Dr. Shervin Naderi Virginia Board Certified Facial Plastic and Reconstructive Surgeon

What services are most profitable?

My practice is very unique in that 95% of my practice is focused on 2 things exclusively: Rhinoplasty and minimally invasive facial injections like Botox and Restylane and Juvederm. Obviously rhinoplasty has the higher profit margin but when you consider the number of hours I spend with each patient before and after their rhinoplasty the numbers don’t look so great. That is why I don’t look at the profit. My wife often tells me “looks like you went into Facial Plastics to make a name not make money!” That may be very well true. Practices that buy multiple lasers and have multiple ancillary staff treating patients with the lasers bring in much more money and profits. Even with injectables, the practices that hire several nurses to administer the botox bring in more money but for me, I do all of my own botox injections because I like to have that artistic control and I enjoy the procedures. If you want to make lots of money then you should have low prices, hire ancillary staff or associates to perform injections and lasers and you can spend most of your days on the golf course.

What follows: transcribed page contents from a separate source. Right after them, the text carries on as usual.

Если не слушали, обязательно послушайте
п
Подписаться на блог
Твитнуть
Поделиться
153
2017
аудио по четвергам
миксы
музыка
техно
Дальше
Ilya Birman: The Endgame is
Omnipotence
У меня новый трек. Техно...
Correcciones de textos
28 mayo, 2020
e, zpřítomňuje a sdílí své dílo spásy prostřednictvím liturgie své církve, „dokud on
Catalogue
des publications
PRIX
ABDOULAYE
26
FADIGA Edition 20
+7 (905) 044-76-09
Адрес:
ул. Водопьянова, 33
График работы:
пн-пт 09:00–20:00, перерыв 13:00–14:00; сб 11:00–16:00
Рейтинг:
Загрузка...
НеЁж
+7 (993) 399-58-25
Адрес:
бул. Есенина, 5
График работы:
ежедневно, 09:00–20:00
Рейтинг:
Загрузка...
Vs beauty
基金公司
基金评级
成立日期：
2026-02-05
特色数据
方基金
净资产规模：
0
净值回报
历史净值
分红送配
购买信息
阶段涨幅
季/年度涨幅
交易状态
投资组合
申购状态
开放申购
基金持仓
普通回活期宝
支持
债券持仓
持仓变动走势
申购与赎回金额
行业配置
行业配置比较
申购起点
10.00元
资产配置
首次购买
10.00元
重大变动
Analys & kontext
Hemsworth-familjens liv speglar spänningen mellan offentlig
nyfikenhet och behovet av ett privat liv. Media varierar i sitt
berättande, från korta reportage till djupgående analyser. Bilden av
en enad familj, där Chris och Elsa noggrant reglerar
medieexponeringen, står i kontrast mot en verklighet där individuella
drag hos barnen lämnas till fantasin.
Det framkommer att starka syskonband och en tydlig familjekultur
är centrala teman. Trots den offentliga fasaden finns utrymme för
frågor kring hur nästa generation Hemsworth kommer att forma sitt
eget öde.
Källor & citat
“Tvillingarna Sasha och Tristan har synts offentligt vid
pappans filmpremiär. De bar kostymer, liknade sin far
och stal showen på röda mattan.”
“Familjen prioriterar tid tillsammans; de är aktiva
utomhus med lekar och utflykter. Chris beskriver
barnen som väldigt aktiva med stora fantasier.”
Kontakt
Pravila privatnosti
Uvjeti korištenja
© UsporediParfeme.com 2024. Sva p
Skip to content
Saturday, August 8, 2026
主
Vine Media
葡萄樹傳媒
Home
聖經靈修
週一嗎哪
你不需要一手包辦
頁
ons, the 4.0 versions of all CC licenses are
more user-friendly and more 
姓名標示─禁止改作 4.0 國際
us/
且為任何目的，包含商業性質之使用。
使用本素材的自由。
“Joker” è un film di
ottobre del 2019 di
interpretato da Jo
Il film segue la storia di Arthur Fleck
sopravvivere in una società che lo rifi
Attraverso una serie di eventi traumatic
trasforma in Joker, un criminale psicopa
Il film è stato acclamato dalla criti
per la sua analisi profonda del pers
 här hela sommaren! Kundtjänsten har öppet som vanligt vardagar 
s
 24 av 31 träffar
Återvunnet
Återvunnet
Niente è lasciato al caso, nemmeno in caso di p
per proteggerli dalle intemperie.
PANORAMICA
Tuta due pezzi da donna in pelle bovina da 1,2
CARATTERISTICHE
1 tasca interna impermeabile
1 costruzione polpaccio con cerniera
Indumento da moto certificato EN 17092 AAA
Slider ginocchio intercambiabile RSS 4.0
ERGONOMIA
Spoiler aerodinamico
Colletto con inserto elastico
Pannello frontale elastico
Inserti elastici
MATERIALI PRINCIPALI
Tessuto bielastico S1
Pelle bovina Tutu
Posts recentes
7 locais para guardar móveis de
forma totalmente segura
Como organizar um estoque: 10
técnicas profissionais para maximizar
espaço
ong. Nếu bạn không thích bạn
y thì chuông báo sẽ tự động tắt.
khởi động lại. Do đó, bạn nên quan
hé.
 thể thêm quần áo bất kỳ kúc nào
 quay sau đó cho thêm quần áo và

For me I like spending time with my patients and I like what I do too much to give that up.

What have you learned about practicing cosmetic medicine? What stories can you tell?

There are a few doctors in this field that are simply concerned with the bottom line. Their practices are more like car dealerships than medical offices. That was not the reason most of us went into medicine. We went into medicine to help people and that attitude and goal must continue. In cosmetic surgery the practice is like a business but it should be run like a hospitality business where taking care of the client and serving the client should be of utmost importance. “Bedside manners” of the doctor and the staff are crucial. But the practice should also be a medical practice where the foremost goal is “to do no harm” and to help the patient. The goal of some cosmetic doctors these days is to “sell” as much botox or Restylane as possible or get as much out of their expensive laser purchases as possible. This is not the way I grew up seeing my parents care for their patients and I never wanted to have such a high pressure, sales-driven, factory-type practice.  If your number one goal is taking care of the patients, they will trust you and come back to you and form life-long relationships with you and that leads to happiness and a great practice with a great reputation.

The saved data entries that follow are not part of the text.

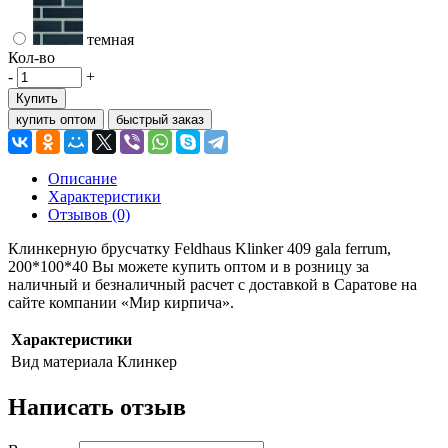
темная
Кол-во
-
+
Купить
купить оптом
быстрый заказ
Описание
Характеристики
Отзывов (0)
Клинкерную брусчатку Feldhaus Klinker 409 gala ferrum,
200*100*40 Вы можете купить оптом и в розницу за
наличный и безналичный расчет с доставкой в Саратове на
сайте компании «Мир кирпича».
Характеристики
Вид материала
Клинкер
Написать отзыв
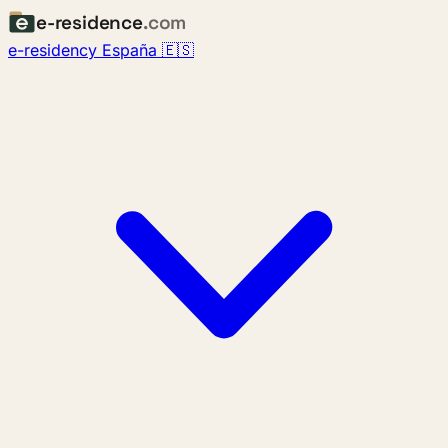
e-residence
.com
e-residency España 🇪🇸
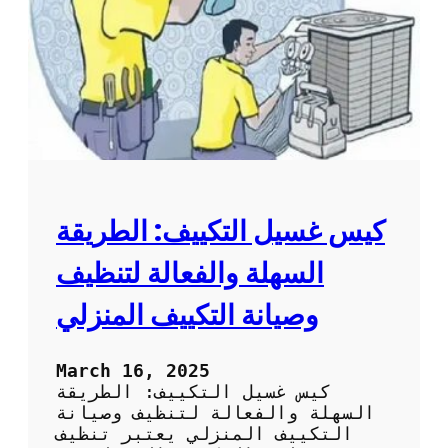
ت
ل
م
م
ن
ك
س
ي
ا
ف
ك
:
و
ط
ر
ي
ق
ة
كيس غسيل التكييف: الطريقة
س
ه
السهلة والفعالة لتنظيف
ل
ة
وصيانة التكييف المنزلي
و
ف
ع
March 16, 2025
ا
كيس غسيل التكييف: الطريقة
ل
السهلة والفعالة لتنظيف وصيانة
ة
التكييف المنزلي يعتبر تنظيف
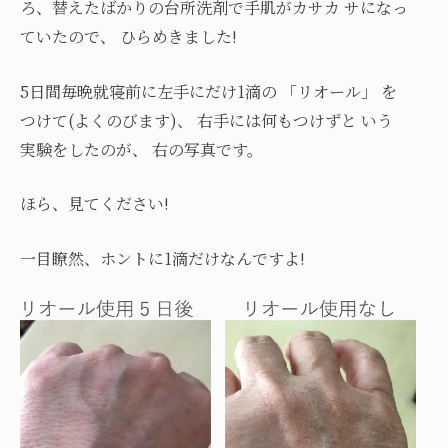
ろ、替えたばかりの台所洗剤で手肌がカサカ サになっ
ていたので、 ひらめきました!
5日間毎晩就寝前に左手にだけ1滴の 「リオール」 を
つけて(よくのびます)、 右手には何もつけずと いう
実験をしたのが、 右の写真です。
ほら、見てください!
一目瞭然、ホントに1滴だけなんですよ!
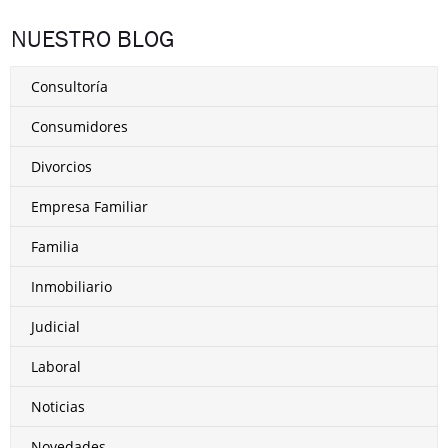
NUESTRO BLOG
Consultoría
Consumidores
Divorcios
Empresa Familiar
Familia
Inmobiliario
Judicial
Laboral
Noticias
Novedades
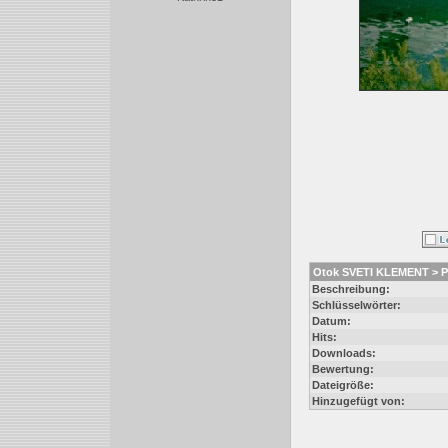
Otok SVETI KLEMENT > Pa
Beschreibung:
Schlüsselwörter:
Datum:
Hits:
Downloads:
Bewertung:
Dateigröße:
Hinzugefügt von:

Shervin Naderi MD,Maryland Board Certified Facial Plastic and Reconstructive Surgeon

What advice would you give to other physicians based upon your experiences?

Live in the city you want to live because happiness comes from enjoying life and not necessarily having a busy booming practice. Do good work and never stop learning and improving. Do not be arrogant. Be your own work’s harshest critic. Only perform what you feel comfortable doing and are good at doing. Do not let money drive your practice. Let results and desire to see smiles on your patient’s faces motivate you. Have fun and be compassionate and honest and do not let your job affect your relationships with your family or your staff or your patients. Be a great human being first and foremost and a healer second and a businessman third.

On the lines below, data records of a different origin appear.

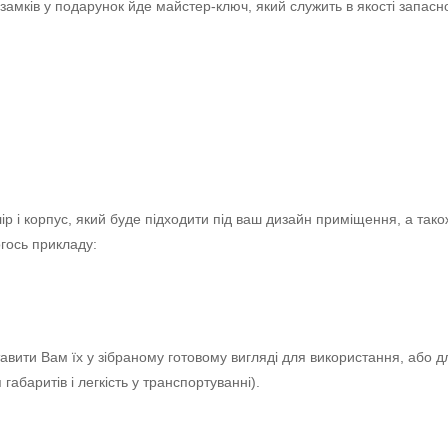
замків у подарунок йде майстер-ключ, який служить в якості запасно
ір і корпус, який буде підходити під ваш дизайн приміщення, а так
огось прикладу:
авити Вам їх у зібраному готовому вигляді для використання, або 
габаритів і легкість у транспортуванні).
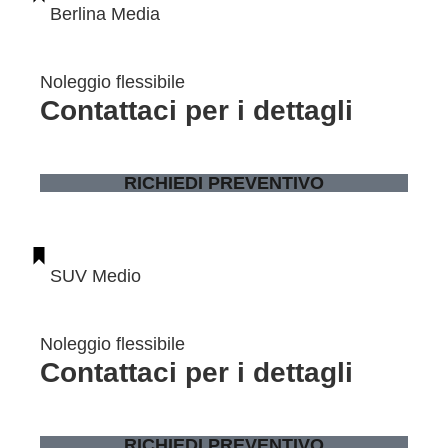
Berlina Media
Noleggio flessibile
Contattaci per i dettagli
RICHIEDI PREVENTIVO
SUV Medio
Noleggio flessibile
Contattaci per i dettagli
RICHIEDI PREVENTIVO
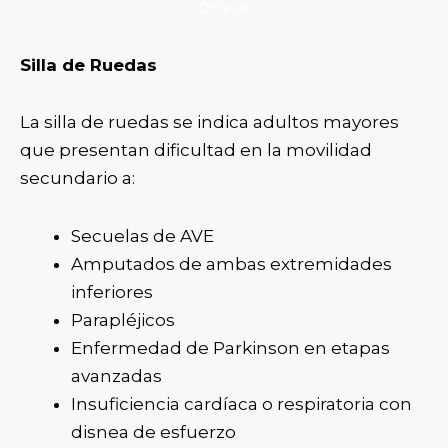
Ortesis
Silla de Ruedas
La silla de ruedas se indica adultos mayores
que presentan dificultad en la movilidad
secundario a:
Secuelas de AVE
Amputados de ambas extremidades
inferiores
Parapléjicos
Enfermedad de Parkinson en etapas
avanzadas
Insuficiencia cardíaca o respiratoria con
disnea de esfuerzo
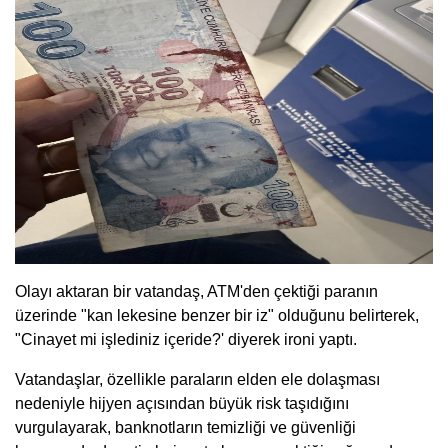
Olayı aktaran bir vatandaş, ATM'den çektiği paranın
üzerinde "kan lekesine benzer bir iz" olduğunu belirterek,
"Cinayet mi işlediniz içeride?' diyerek ironi yaptı.
Vatandaşlar, özellikle paraların elden ele dolaşması
nedeniyle hijyen açısından büyük risk taşıdığını
vurgulayarak, banknotların temizliği ve güvenliği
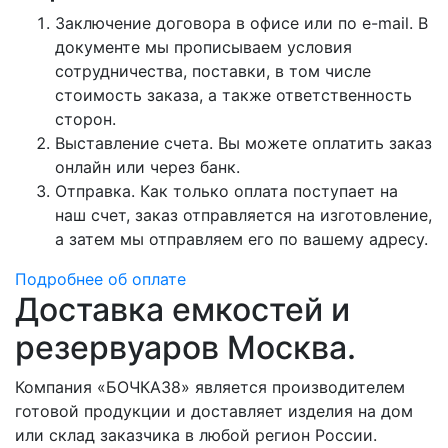
Заключение договора в офисе или по e-mail. В
документе мы прописываем условия
сотрудничества, поставки, в том числе
стоимость заказа, а также ответственность
сторон.
Выставление счета. Вы можете оплатить заказ
онлайн или через банк.
Отправка. Как только оплата поступает на
наш счет, заказ отправляется на изготовление,
а затем мы отправляем его по вашему адресу.
Подробнее об оплате
Доставка емкостей и
резервуаров Москва.
Компания «БОЧКА38» является производителем
готовой продукции и доставляет изделия на дом
или склад заказчика в любой регион России.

About: Shervin Naderi MD practices at the Naderi Center for Rhinoplasty & Cosmetic Surgery with two locations in Herndon, Virginia and Chevy Chase, Maryland with a special emphasis on Rhinoplasty, Botox, Dysport and filler injections. Dr. Naderi was recognized by the National Institute of Cosmetic And Plastic Surgery Research as an outstanding cosmetic surgeon. He is a clinical assistant professor of Facial Plastic Surgery at the Indiana University School of Medicine Department of Head & Neck Surgery. Guest lecturer at George Washington University School of Medicine Department of Surgery. Author of multiple chapters in major facial plastic surgery and head and neck surgery textbooks on nose surgery (revision rhinoplasty) and facelift surgery (rhytidectomy) techniques. Author of multiple medical papers, the most recent of which was on new techniques in lower eyelid (blepharoplasty) surgery, which he presented at the AAFPRS's annual meeting in Los Angeles, California.